EL CAJON, Calif. — Darrell Issa, a deep-pocketed businessman who garnered widespread admiration and scorn as one of former President Barack Obama’s chief antagonists, announced Thursday he will attempt a return to Congress to replace a fellow Republican.

Issa told a news conference he is seeking the Southern California seat held by U.S. Rep. Duncan Hunter, who is running for a seventh term while facing charges of siphoning campaign funds for personal use.

“I believe that I have the history, the skills, the seniority and the capability to hit the ground running, not just for this district but for California — to help Republicans compete in what has become a very treacherous and difficult Congress, and to retake the majority,” Issa said in the San Diego suburb of El Cajon.

Hunter and Issa could wind up going head-to-head under California’s primary system, which allows the top two vote-getters, regardless of party, to compete in the general election.

Issa’s entry brings more attention to what was already a closely watched race. It puts Hunter in an increasingly difficult position, given Issa’s wealth and long record of criticizing Obama, which could play well in one of Southern California’s last staunchly Republican districts.

Issa endeared himself to many conservatives as chairman of the House Oversight and Government Reform Committee from 2011 to 2015, where he was a vocal advocate for investigations into the Obama administration.

Last year, Hunter narrowly defeated Ammar Campa-Najjar, a young Democrat who came within 3.4 percentage points of winning the seat in his first run for Congress. He is running again in the March primary.

Campa-Najjar said Issa joining the field of candidates “just highlights the fact that Hunter is vulnerable and we’re viable, and that Washington insiders are scrambling to find somebody who could effectively challenge our campaign.”

Issa, a former nine-term congressman who made his fortune through a car-alarm company, formed an exploratory committee last month. He retired before the 2018 election from a district divided between San Diego and Orange counties that he narrowly won two years earlier. Democrat Mike Levin won the seat last November.

Issa’s decision comes after his Senate confirmation hearing to be director of the U.S. Trade and Development Agency was delayed indefinitely.

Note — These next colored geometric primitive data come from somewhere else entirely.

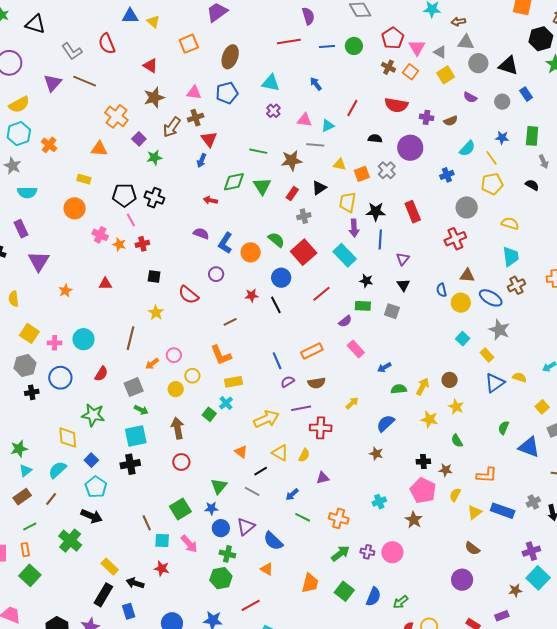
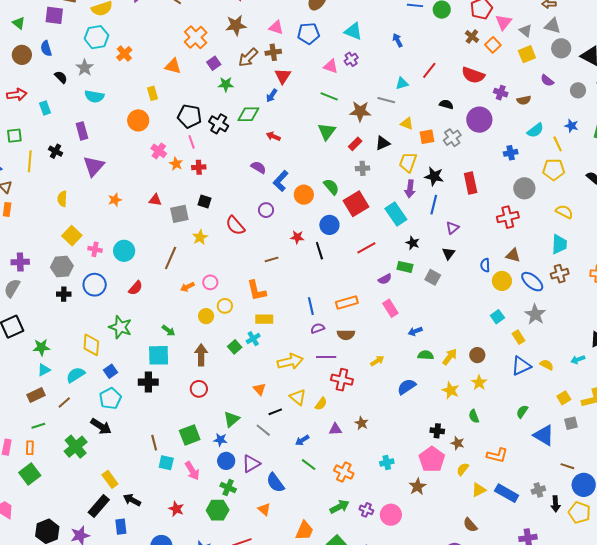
pink triangle: (305, 120) -> (331, 66), moved
yellow rectangle: (84, 179) -> (153, 93), turned 48
green diamond: (234, 182) -> (248, 114), moved
gray square: (134, 387) -> (179, 214), moved
brown star: (376, 454) -> (362, 423), moved
red star: (162, 568) -> (176, 509), moved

Larry Wilske, a retired Navy SEAL, also is in the race, but he plans to drop out and back Issa.

Wilske said Issa, 65, is a safer bet that Hunter’s district will remain in Republican hands, and his many years in the House pave the way for him to become a ranking member on committees.

“He is rock solid and has enough financially to lock this down,” Wilske said.

El Cajon Mayor Bill Wells, who also was running for Hunter’s seat, said he too plans to bow out and back Issa.

“I think he’s the one in the best position to win and get something done,” Wells said. “We need to get back to the business of having a presence in Washington.”

Hunter, 42, is scheduled to be tried in January for allegedly siphoning campaign money for personal use. The former Marine combat veteran is also being challenged by Republican Carl DeMaio, a radio host and former San Diego city councilman with broad name recognition.

The San Diego County Republican Party is scheduled to consider an endorsement Oct. 14.

Republicans have a big advantage in voter registration in California’s 50th district, which covers east San Diego County and a small part of southern Riverside County.

Hunter won a sixth term last year, barely two months after he and his wife were charged with using more than $250,000 in campaign funds for personal expenses ranging from groceries to golf trips. Margaret Hunter has pleaded guilty to one corruption count and agreed to co-operate with investigators.

Hunter, whose father represented the district in Congress for 28 years, has pleaded not guilty and framed the charges as a political attack by prosecutors sympathetic to Democrat Hillary Clinton’s 2016 presidential bid.